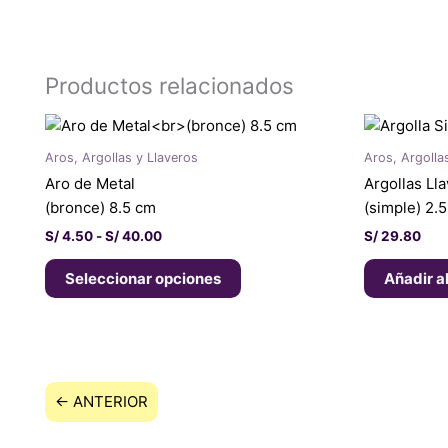
Productos relacionados
Rango
Este
de
producto
precios:
Aros, Argollas y Llaveros
Aros, Argolla
tiene
desde
Aro de Metal
Argollas Ll
S/ 4.50
múltiples
hasta
(bronce) 8.5 cm
(simple) 2.
variantes.
S/ 40.00
S/
4.50
-
S/
40.00
S/
29.80
Las
opciones
Seleccionar opciones
Añadir al
se
pueden
elegir
en
la
← ANTERIOR
página
de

──────

Look at each line above and note whether it holds the word "Aros". Report how many do, as the number only.

* EXPECTED ANSWER: 2